Cognee, an AI memory/knowledge-graph framework, contains a critical improper access control flaw (CVSS 9.1) that lets any unauthenticated attacker hijack the instance-wide LLM provider configuration and siphon off every user's data.
What Is It
CVE-2026-58473 is an improper access control vulnerability (CWE-306, CWE-862) in Cognee before version 1.2.0. An attacker can self-register an account and call the settings endpoint, which performs no admin or superuser check, to overwrite the global LLM provider configuration. Because Cognee relies on a process-wide singleton configuration cache, this single unauthorized change redirects all LLM operations across the entire instance to an attacker-controlled endpoint.
Why It Matters
Rated CRITICAL with a CVSS 3.1 base score of 9.1 (AV:N/AC:L/PR:N/UI:N/S:U/C:H/I:H/A:N), the flaw is network-exploitable with low complexity and requires no privileges or user interaction.

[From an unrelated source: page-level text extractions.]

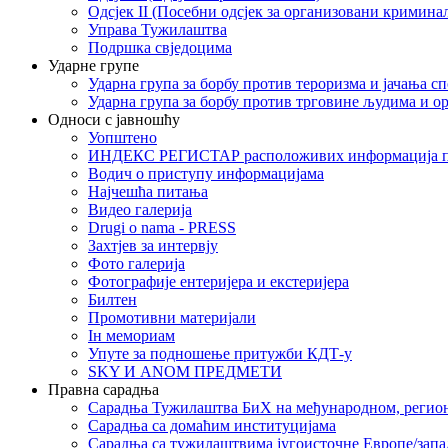
Одсјек II (Посебни одсјек за организовани кримина
Управа Тужилаштва
Подршка свједоцима
Ударне групе
Ударна група за борбу против тероризма и јачања с
Ударна група за борбу против трговине људима и о
Односи с јавношћу
Уопштено
ИНДЕКС РЕГИСТАР расположивих информација п
Водич о приступу информацијама
Најчешћа питања
Видео галерија
Drugi o nama - PRESS
Захтјев за интервју
Фото галерија
Фотографије ентеријера и екстеријера
Билтен
Промотивни материјали
Iн мемориам
Упуте за подношење притужби КДТ-у
SKY И ANOM ПРЕДМЕТИ
Правна сарадња
Сарадња Тужилаштва БиХ на међународном, регио
Сарадња са домаћим институцијама
Сарадња са тужилаштвима југоисточне Европе/запа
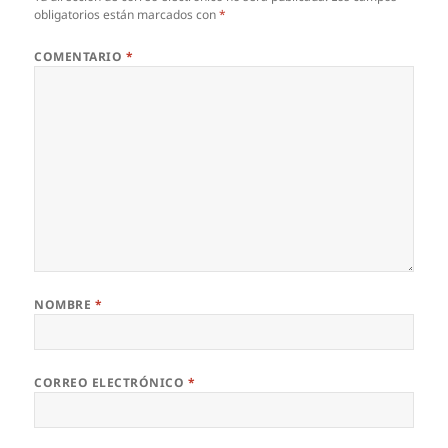
obligatorios están marcados con
*
COMENTARIO
*
NOMBRE
*
CORREO ELECTRÓNICO
*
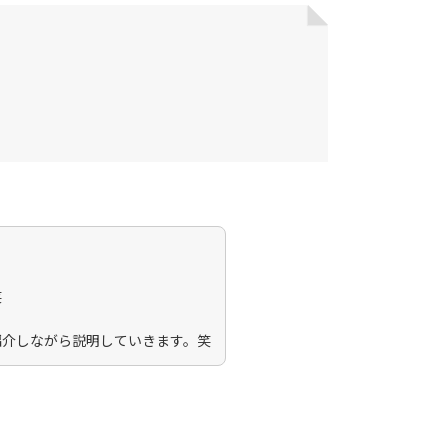
笑
紹介しながら説明していきます。笑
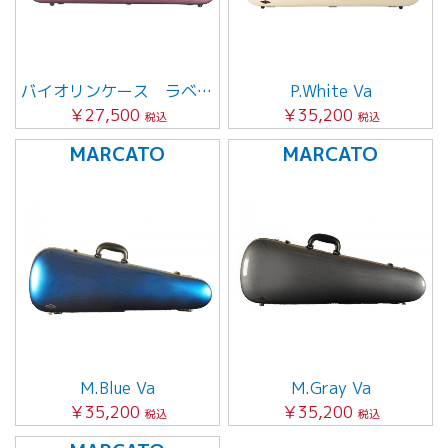
バイオリンケース ラベンダー
P.White Va
￥27,500
￥35,200
税込
税込
MARCATO
MARCATO
M.Blue Va
M.Gray Va
￥35,200
￥35,200
税込
税込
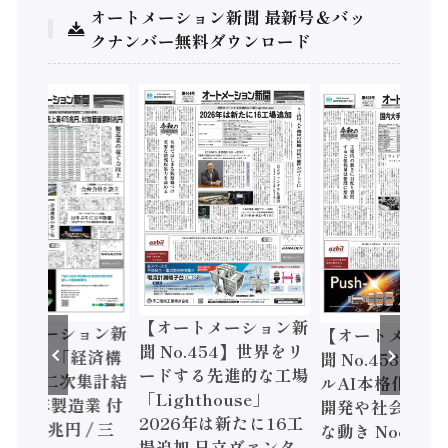
オートメーション新聞 最新号＆バッ
クナンバー無料ダウンロード
【オートメーション新
ートメーション新
【オートメーシ
聞 No.454】世界をリ
o.455】「経済構
聞 No.453】フ
ードする先進的な工場
態調査二次集計結
ルAI本格化へ 国
「Lighthouse」
024年製造業 付
開発や社会実装
2026年は新たに16工
額86兆円 / 三
な動き Noetra
場追加 日立ヴァンタ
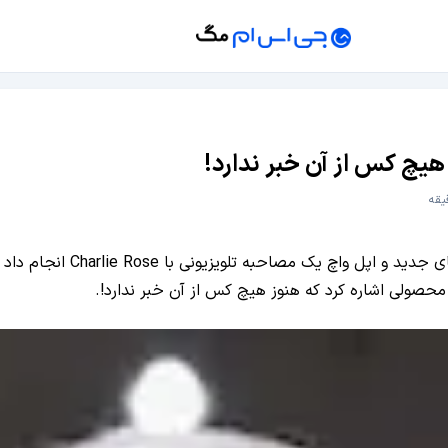
هیچ کس از آن خبر ندارد!
جی اس ام: تیم کوک مدیر عامل 
حصولی اشاره کرد که هنوز هیچ کس از آن خبر ندارد!.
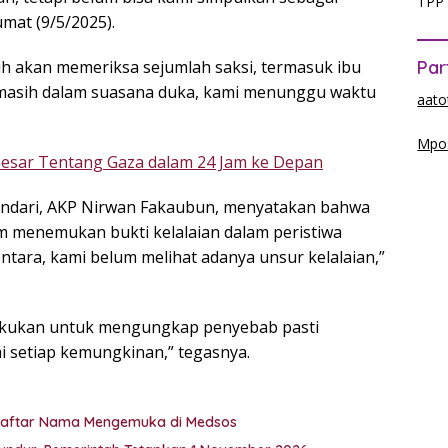
TPP 
umat (9/5/2025).
 akan memeriksa sejumlah saksi, termasuk ibu
Par
masih dalam suasana duka, kami menunggu waktu
aato
Mpos
sar Tentang Gaza dalam 24 Jam ke Depan
ndari, AKP Nirwan Fakaubun, menyatakan bahwa
m menemukan bukti kelalaian dalam peristiwa
ntara, kami belum melihat adanya unsur kelalaian,”
ilakukan untuk mengungkap penyebab pasti
i setiap kemungkinan,” tegasnya.
i Daftar Nama Mengemuka di Medsos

By pointing all LLM traffic at their own endpoint, an attacker can exfiltrate prompts, uploaded documents, extracted entities, and knowledge graph content belonging to every user on the instance; a full-instance confidentiality and integrity compromise from an anonymous starting position.
What's Vulnerable
- Vendor: topoteretes
- Product: Cognee
- Affected versions: All versions before 1.2.0
The vulnerability lives in the settings endpoint, which fails to enforce any administrative authorization before accepting configuration changes.
Patch Status
The issue is fixed in Cognee 1.2.0. Affected users should upgrade to version 1.2.0 or later immediately; the fix is delivered in commit d10b1b7 and tagged in the v1.2.0 release. The supplied source material contains no CISA KEV entry for this CVE, so there is no confirmation of active exploitation at this time.